Da ultimo, discutiamo delle toilette, che non esistono. Nenè suggerisce di fare latrine. Io chiedo wc con acqua corrente. L’acqua l’abbiamo, a pochi metri. Per quello che possono costare, i wc cambiano la vita. Identifichiamo l’area dove realizzare la fossa biologica. Gli haitiani guardano verso di me, per istruzioni. In un’isola dove non esiste acqua corrente, non esiste neanche una cultura fognaria. Non ho la più pallida idea di come si faccia, una fossa biologica. Immagino sia una sequenza di due vasconi, stagni, ognuno da sei/dieci metri cubi, con un troppopieno finale. Scriverò a Massimo, lui mi dirà. Domattina la squadra lascia i campi e viene qui a scavare.

Luc ha fatto tagliare tutti gli alberi in queste settimane. Ci ha affittato la proprietà, ma si è ritenuto proprietario della legna.

-Luc, la legna faceva parte dell’affitto!

-No, che dici, Mr. Anouch!

-Allora almeno fai pulire e portare via, che fra undici giorni qui ci saranno cento bambini!

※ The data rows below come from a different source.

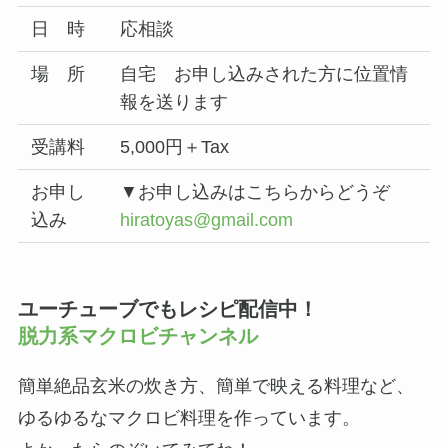
日 時
応相談
場 所
自宅 お申し込みされた方に位置情
報を送ります
受講料
5,000円＋Tax
お申し
▼お申し込みはこちらからどうぞ
込み
hiratoyas@gmail.com
ユーチューブでもレシピ配信中！
脱力系マクロビチャンネル
簡単絶品玄米の炊き方、簡単で映える料理など、
ゆるゆるなマクロビ料理を作っています。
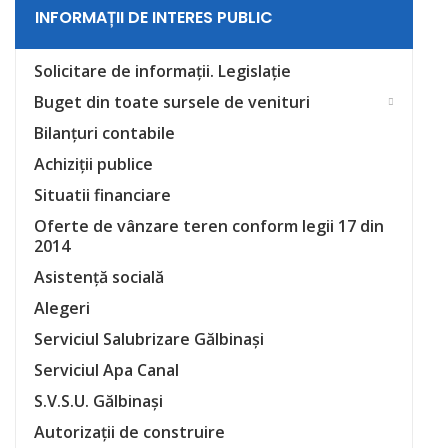
INFORMAȚII DE INTERES PUBLIC
Solicitare de informații. Legislație
Buget din toate sursele de venituri
Bilanțuri contabile
Achiziții publice
Situatii financiare
Oferte de vânzare teren conform legii 17 din
2014
Asistență socială
Alegeri
Serviciul Salubrizare Gălbinași
Serviciul Apa Canal
S.V.S.U. Gălbinași
Autorizații de construire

L’anziano mugugna. So già che dovranno fare anche questo i nostri.

L’apertura di una nuova scuola pare un’operazione avvincente. Parliamo di libri, divise, sicurezza, maestri, orari, tettoie, riso, cemento, didattica, obiettivi. Siamo pervasi da un senso di missione, servizio agli ultimi. Da Roma, G. dona i primi euro, per partire. Ne servono molti di più. Vedremo.

Intanto il mare, in fiamme, si carica ancora, sprigiona nuvole, si accorda coi venti, calcola il gesto, di scagliarci in testa il primo uragano della stagione.